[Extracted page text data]
-- -- --
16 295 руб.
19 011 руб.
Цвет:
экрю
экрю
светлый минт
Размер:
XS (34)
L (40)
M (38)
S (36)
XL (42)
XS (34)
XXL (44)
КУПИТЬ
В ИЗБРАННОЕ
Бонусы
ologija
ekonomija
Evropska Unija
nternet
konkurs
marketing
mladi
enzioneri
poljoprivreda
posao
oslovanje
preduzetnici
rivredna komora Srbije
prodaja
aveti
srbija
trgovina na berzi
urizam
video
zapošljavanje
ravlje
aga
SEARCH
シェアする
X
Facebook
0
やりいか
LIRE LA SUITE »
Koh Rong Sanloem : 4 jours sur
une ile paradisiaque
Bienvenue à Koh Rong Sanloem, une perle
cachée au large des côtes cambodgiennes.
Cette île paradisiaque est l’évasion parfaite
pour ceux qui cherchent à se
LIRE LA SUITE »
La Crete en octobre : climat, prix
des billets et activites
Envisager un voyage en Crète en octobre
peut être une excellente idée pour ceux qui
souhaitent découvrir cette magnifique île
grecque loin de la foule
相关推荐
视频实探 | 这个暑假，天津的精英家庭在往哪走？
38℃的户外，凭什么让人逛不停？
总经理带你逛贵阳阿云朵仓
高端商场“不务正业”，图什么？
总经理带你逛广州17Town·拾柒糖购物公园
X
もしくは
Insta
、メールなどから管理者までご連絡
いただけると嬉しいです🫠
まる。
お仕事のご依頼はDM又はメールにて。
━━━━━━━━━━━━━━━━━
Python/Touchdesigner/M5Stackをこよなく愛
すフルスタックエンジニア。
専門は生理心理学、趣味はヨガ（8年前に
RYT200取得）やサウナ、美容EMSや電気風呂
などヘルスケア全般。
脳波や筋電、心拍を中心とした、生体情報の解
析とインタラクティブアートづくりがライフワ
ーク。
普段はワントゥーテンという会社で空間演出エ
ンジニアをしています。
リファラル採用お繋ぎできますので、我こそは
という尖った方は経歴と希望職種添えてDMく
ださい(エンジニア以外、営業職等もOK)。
-- -- --
■ Task requirements
Give all of the lines above again, exactly as they are.

■ Solution to this exercise
16 295 руб.
19 011 руб.
Цвет:
экрю
экрю
светлый минт
Размер:
XS (34)
L (40)
M (38)
S (36)
XL (42)
XS (34)
XXL (44)
КУПИТЬ
В ИЗБРАННОЕ
Бонусы
ologija
ekonomija
Evropska Unija
nternet
konkurs
marketing
mladi
enzioneri
poljoprivreda
posao
oslovanje
preduzetnici
rivredna komora Srbije
prodaja
aveti
srbija
trgovina na berzi
urizam
video
zapošljavanje
ravlje
aga
SEARCH
シェアする
X
Facebook
0
やりいか
LIRE LA SUITE »
Koh Rong Sanloem : 4 jours sur
une ile paradisiaque
Bienvenue à Koh Rong Sanloem, une perle
cachée au large des côtes cambodgiennes.
Cette île paradisiaque est l’évasion parfaite
pour ceux qui cherchent à se
LIRE LA SUITE »
La Crete en octobre : climat, prix
des billets et activites
Envisager un voyage en Crète en octobre
peut être une excellente idée pour ceux qui
souhaitent découvrir cette magnifique île
grecque loin de la foule
相关推荐
视频实探 | 这个暑假，天津的精英家庭在往哪走？
38℃的户外，凭什么让人逛不停？
总经理带你逛贵阳阿云朵仓
高端商场“不务正业”，图什么？
总经理带你逛广州17Town·拾柒糖购物公园
X
もしくは
Insta
、メールなどから管理者までご連絡
いただけると嬉しいです🫠
まる。
お仕事のご依頼はDM又はメールにて。
━━━━━━━━━━━━━━━━━
Python/Touchdesigner/M5Stackをこよなく愛
すフルスタックエンジニア。
専門は生理心理学、趣味はヨガ（8年前に
RYT200取得）やサウナ、美容EMSや電気風呂
などヘルスケア全般。
脳波や筋電、心拍を中心とした、生体情報の解
析とインタラクティブアートづくりがライフワ
ーク。
普段はワントゥーテンという会社で空間演出エ
ンジニアをしています。
リファラル採用お繋ぎできますので、我こそは
という尖った方は経歴と希望職種添えてDMく
ださい(エンジニア以外、営業職等もOK)。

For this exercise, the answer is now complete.